Tecnologia que promove o desenvolvimento de alimentos saudáveis
A melatonina é uma hormona que ajuda os seres humanos a dormir e está presente naturalmente em algumas plantas para ajudá-las a regular o crescimento e o envelhecimento.
De acordo com Benedetto Marelli, principal autor do estudo, professor associado de engenharia civil e ambiental no MIT e diretor da missão Wild Cards do Projeto Climático do MIT, esta é a primeira vez que eles conseguiram aplicar essas microagulhas para prolongar a vida útil de uma cultura recém-colhida.
«Pensámos que poderíamos usar essa tecnologia para desenvolver algo que pudesse regular ou controlar a fisiologia pós-colheita da planta.
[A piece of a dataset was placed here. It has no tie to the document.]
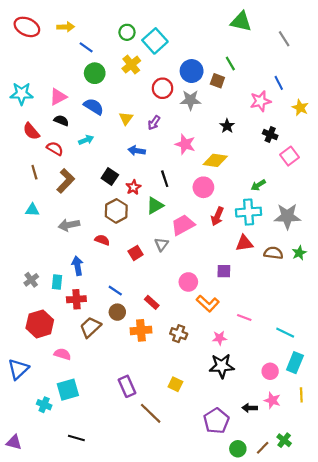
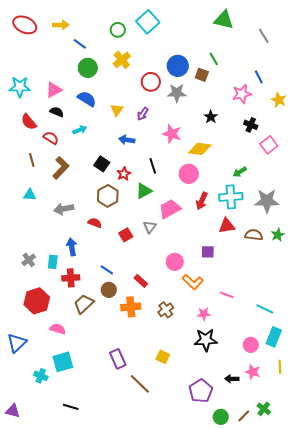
cyan square: (155, 41) -> (148, 22), moved
brown cross: (179, 334) -> (166, 310), turned 35

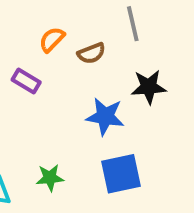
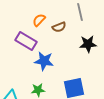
purple rectangle: (26, 81) -> (26, 41), size x1.5
blue star: (105, 116) -> (44, 61), moved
Finalmente, analisámos as hormonas, e as plantas já usam a melatonina para regular essas funções», indica.
As descobertas da investigação podem ampliar o acesso dos Estados Unidos a alimentos saudáveis no futuro, acrescenta o especialista.
Melatonina: a hormona do sono
Para testar a capacidade das microagulhas de prolongar a vida útil dos alimentos, os cientistas estudaram o efeito da melatonina no pak choy.
«A dose de melatonina que administramos é tão baixa que é completamente metabolizada pelas culturas, pelo que não aumentaria significativamente a quantidade de melatonina normalmente presente nos alimentos; não ingeriríamos mais melatonina do que o habitual», explica Marelli.
Escolhemos o pak choy porque é uma cultura muito importante na Ásia e também porque é muito perecível».
Os investigadores compararam a vida útil das plantas de pak choy normais e das plantas pulverizadas ou imersas em melatonina e não encontraram diferenças.
A equipa avaliou as plantas monitorizando o seu peso, aparência e concentração de clorofila, um pigmento verde que diminui com a idade. Estimaram que as plantas tratadas com microagulhas mantiveram o seu valor comercial até ao oitavo dia.
«Vimos claramente que podíamos melhorar a vida útil do pak choy sem a cadeia de frio», diz o líder da investigação.
O foco no avanço agrícola
No futuro, a equipa espera que a tecnologia de administração de microagulhas funcione com todos os tipos de produtos e ofereça benefícios de redução de resíduos em comparação com outros métodos de aplicação, como pulverização ou imersão das culturas.
O cientista explica que continuarão a analisar como podemos aumentar o impacto que isso pode ter no valor e na qualidade das culturas. A exploração da possibilidade de a tecnologia alterar os valores nutricionais, a forma e a textura das culturas.
“Também continuaremos buscando ampliar a tecnologia para que ela possa ser utilizada no campo. No entanto, para uma ampla adoção, ele reconhece a necessidade de atingir um “limiar de rendimento versus custo para justificar seu uso”, enfatiza.
“Este método teria que ser barato o suficiente para que os agricultores pudessem utilizá-lo regularmente”, conclui.